I’m not sure how extensively I’m going to convey my experience at this annual conference. To stop and reflect interrupts the surging flow. Hard to paddle backwards, or to reach the river bank and pause for a moment to catch my breath when the current of time is so very strong, and quickening, intensifying. . . Meanwhile, I will offer a few short takes from the Fort McDowell Conference Center (and casino), held on Native American land in the beautiful Sonoran desert east of Phoenix. Here is the first.
www.rainboweagle.com
Along with many others who have attended this conference in years past, I was concerned that its new owners would alter the nature of it, make it more about technology and less about the spirit. So I was filled with gratitude when the first presenter to walk onto the stage was Rainbow Eagle, a Native American teacher who, I discovered when eating with him later, lives in Ohio, only three hours away, and in fact, teaches in Indianapolis monthly.
I didn’t write much down at this conference, relying on videos to teach me, if I needed to get exact quotes later. But I did take down the following from Rainbow Eagle:
“We are in a time of coming into relationship again . . . Company is coming. How to prepare ourselves? How are we going to meet them?”
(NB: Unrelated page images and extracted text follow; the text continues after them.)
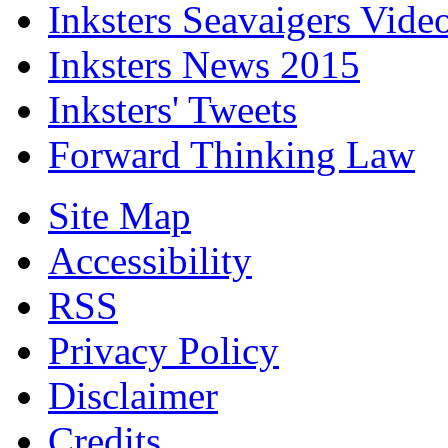
Inksters Seavaigers Vide
Inksters News 2015
Inksters' Tweets
Forward Thinking Law
Site Map
Accessibility
RSS
Privacy Policy
Disclaimer
Credits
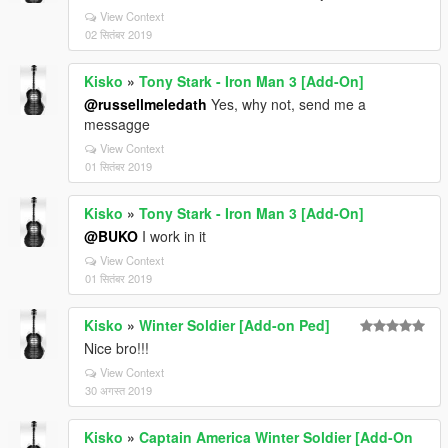
View Context
02 सितंबर 2019
Kisko
»
Tony Stark - Iron Man 3 [Add-On]
@russellmeledath
Yes, why not, send me a
messagge
View Context
01 सितंबर 2019
Kisko
»
Tony Stark - Iron Man 3 [Add-On]
@BUKO
I work in it
View Context
01 सितंबर 2019
Kisko
»
Winter Soldier [Add-on Ped]
Nice bro!!!
View Context
30 अगस्त 2019
Kisko
»
Captain America Winter Soldier [Add-On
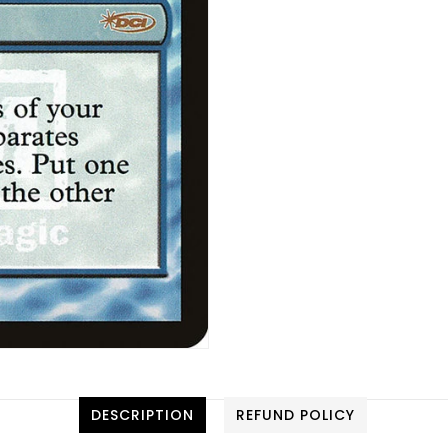
DESCRIPTION
REFUND POLICY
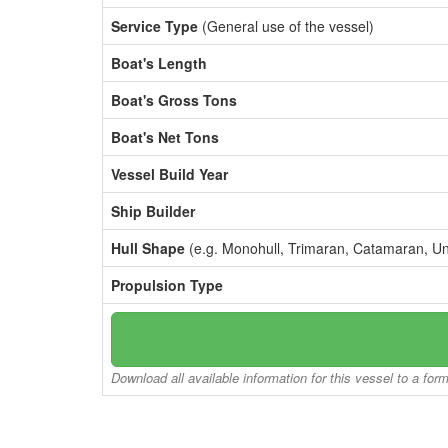
Service Type
(General use of the vessel)
Boat's Length
Boat's Gross Tons
Boat's Net Tons
Vessel Build Year
Ship Builder
Hull Shape
(e.g. Monohull, Trimaran, Catamaran, U
Propulsion Type
Download all available information for this vessel to a for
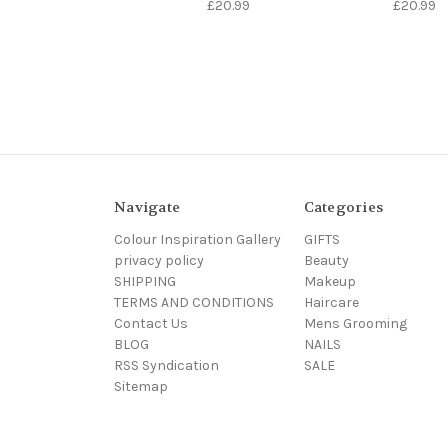
£20.99
£20.99
Navigate
Categories
Colour Inspiration Gallery
GIFTS
privacy policy
Beauty
SHIPPING
Makeup
TERMS AND CONDITIONS
Haircare
Contact Us
Mens Grooming
BLOG
NAILS
RSS Syndication
SALE
Sitemap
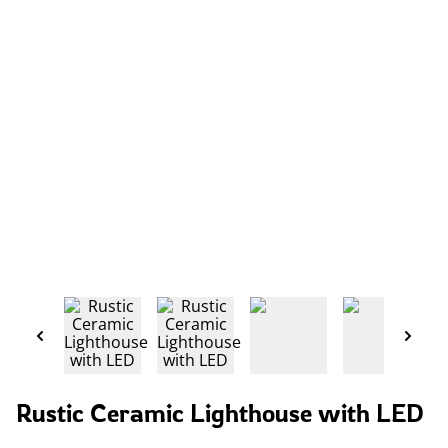
Rustic Ceramic Lighthouse with LED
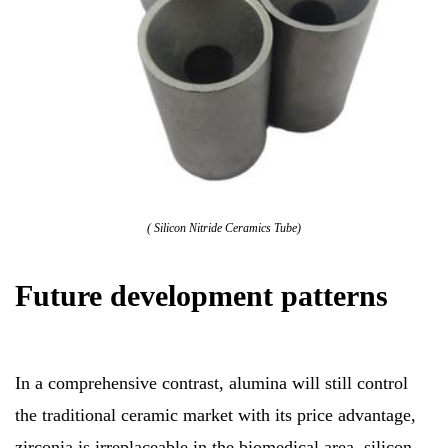
( Silicon Nitride Ceramics Tube)
Future development patterns
In a comprehensive contrast, alumina will still control
the traditional ceramic market with its price advantage,
zirconia is irreplaceable in the biomedical area, silicon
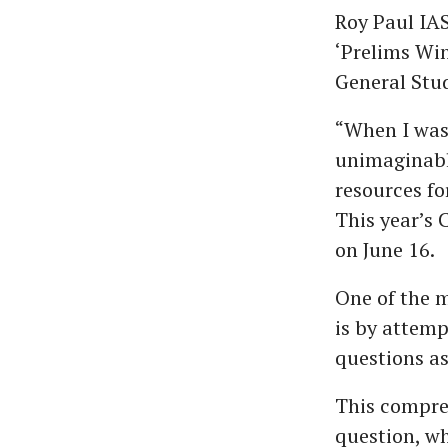
Roy Paul IAS
‘Prelims Win
General Stud
“When I was
unimaginabl
resources fo
This year’s 
on June 16.
One of the 
is by attem
questions as
This compreh
question, wh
Exactly. For me, these questions from Rainbow Eagle go to the heart of the issue.
We are coming into relationship — with extraterrestrials and interdimensional beings; with worlds upon worlds and within worlds; with “natural laws” that may be quite different from those we operate within here.
Company is coming. People that don’t seem like us, like family; but if we pay close attention, and really welcome them, listen to them, feel them, they are.
How to prepare ourselves? They are company, not enemies. They are beings, just like we are beings, like dogs and trees and flowers and bees and rivers and mountains are beings, all of us in relationship.
How are we going to meet them? Do we shake hands? Do we put one hand over our heart and the other with palm extended? Do we place our hands in the prayer mudra and bow?
I’ve heard that one permaculture elder, Penny Livingston-Stark, when asked what permaculture is, answers with one word: “relationships.” Permaculture studies the relationships between everything and everything else. Nothing is left out. Though we are not used to the idea that relationships include those with visitors from the cosmos, we might as well, because they are here, and more and more of us know it. To the extent that we still consider them “alien” is the extent to which we see them as “other,” separate from us, and scary, to be avoided or denied.
All other considerations dissolve into the cosmic ocean of relationship.